== Segment start ==
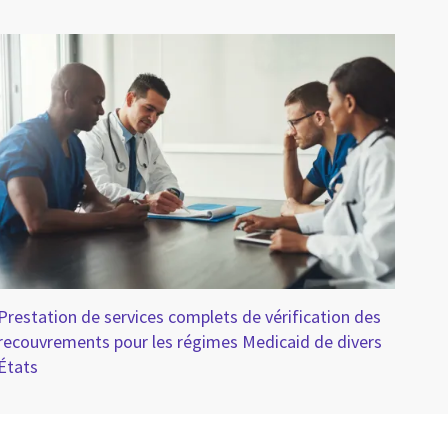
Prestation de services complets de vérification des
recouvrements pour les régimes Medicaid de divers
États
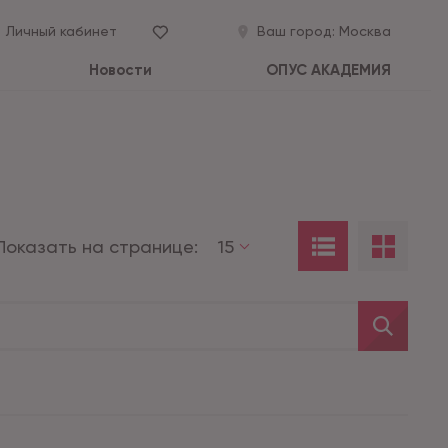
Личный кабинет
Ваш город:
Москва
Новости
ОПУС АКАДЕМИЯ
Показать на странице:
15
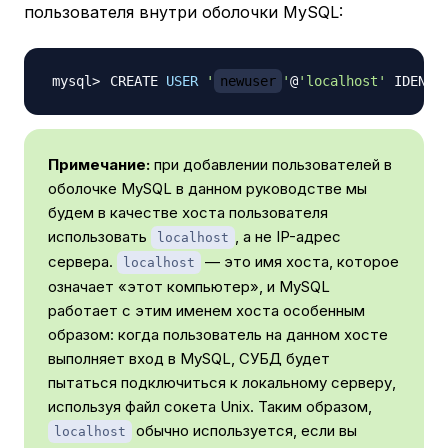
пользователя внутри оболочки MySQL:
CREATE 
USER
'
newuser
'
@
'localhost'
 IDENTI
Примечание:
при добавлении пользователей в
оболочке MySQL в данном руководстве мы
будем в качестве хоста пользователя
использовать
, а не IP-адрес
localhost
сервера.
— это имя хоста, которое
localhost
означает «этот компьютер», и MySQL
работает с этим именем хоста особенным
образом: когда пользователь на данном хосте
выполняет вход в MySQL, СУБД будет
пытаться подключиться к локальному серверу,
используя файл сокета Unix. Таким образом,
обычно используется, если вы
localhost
== Segment end ==
== Segment start ==
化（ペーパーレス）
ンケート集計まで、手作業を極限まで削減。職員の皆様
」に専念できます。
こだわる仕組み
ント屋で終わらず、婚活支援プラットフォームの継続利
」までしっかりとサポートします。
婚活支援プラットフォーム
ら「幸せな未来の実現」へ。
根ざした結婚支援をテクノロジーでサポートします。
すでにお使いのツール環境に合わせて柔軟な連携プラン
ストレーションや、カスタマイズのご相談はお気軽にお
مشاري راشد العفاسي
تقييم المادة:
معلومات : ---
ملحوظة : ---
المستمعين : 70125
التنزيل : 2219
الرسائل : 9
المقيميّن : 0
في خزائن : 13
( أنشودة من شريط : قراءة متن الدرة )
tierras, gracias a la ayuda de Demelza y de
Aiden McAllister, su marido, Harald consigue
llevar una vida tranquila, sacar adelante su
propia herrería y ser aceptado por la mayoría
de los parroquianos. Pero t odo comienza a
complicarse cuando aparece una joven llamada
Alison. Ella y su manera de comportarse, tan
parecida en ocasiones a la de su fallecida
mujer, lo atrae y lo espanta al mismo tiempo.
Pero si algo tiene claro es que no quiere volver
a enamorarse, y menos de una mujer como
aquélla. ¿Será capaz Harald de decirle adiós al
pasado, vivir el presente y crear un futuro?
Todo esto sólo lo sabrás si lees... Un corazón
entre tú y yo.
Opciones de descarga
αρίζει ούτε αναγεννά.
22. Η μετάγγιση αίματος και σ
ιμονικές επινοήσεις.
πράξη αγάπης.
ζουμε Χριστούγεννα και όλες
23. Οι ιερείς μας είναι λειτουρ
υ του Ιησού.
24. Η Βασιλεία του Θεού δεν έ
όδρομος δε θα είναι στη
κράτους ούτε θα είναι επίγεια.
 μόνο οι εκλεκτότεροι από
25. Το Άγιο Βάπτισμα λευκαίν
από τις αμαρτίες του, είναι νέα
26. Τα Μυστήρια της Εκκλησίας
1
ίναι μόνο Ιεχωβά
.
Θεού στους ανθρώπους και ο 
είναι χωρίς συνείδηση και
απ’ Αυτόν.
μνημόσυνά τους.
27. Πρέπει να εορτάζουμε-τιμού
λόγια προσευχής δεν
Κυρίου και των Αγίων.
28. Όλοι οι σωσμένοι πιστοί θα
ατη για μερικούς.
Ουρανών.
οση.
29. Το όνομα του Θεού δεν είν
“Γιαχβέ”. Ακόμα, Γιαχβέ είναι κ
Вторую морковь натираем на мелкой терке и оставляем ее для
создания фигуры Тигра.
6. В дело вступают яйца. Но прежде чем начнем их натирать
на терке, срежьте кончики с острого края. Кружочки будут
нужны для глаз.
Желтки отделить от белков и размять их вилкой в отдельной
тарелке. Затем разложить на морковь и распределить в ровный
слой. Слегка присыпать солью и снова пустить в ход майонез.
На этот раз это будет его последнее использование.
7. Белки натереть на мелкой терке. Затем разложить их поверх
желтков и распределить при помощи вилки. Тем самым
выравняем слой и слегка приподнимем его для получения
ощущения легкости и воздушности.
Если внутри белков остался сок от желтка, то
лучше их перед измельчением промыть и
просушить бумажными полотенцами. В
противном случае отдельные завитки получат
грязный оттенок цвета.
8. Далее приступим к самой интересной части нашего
== Segment end ==
» What you are asked to do: Go over the data and return every line that includes the word "Pero".

» Problem solution:
de los parroquianos. Pero t odo comienza a
Pero si algo tiene claro es que no quiere volver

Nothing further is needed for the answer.